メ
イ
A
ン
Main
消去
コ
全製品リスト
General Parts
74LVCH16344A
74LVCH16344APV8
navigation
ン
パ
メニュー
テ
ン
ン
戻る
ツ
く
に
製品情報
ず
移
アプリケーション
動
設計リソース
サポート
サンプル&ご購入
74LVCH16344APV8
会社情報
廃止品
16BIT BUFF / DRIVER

Aim of the exercise> Would you return all of the material exactly as written?

Your solution>
メ
イ
A
ン
Main
消去
コ
全製品リスト
General Parts
74LVCH16344A
74LVCH16344APV8
navigation
ン
パ
メニュー
テ
ン
ン
戻る
ツ
く
に
製品情報
ず
移
アプリケーション
動
設計リソース
サポート
サンプル&ご購入
74LVCH16344APV8
会社情報
廃止品
16BIT BUFF / DRIVER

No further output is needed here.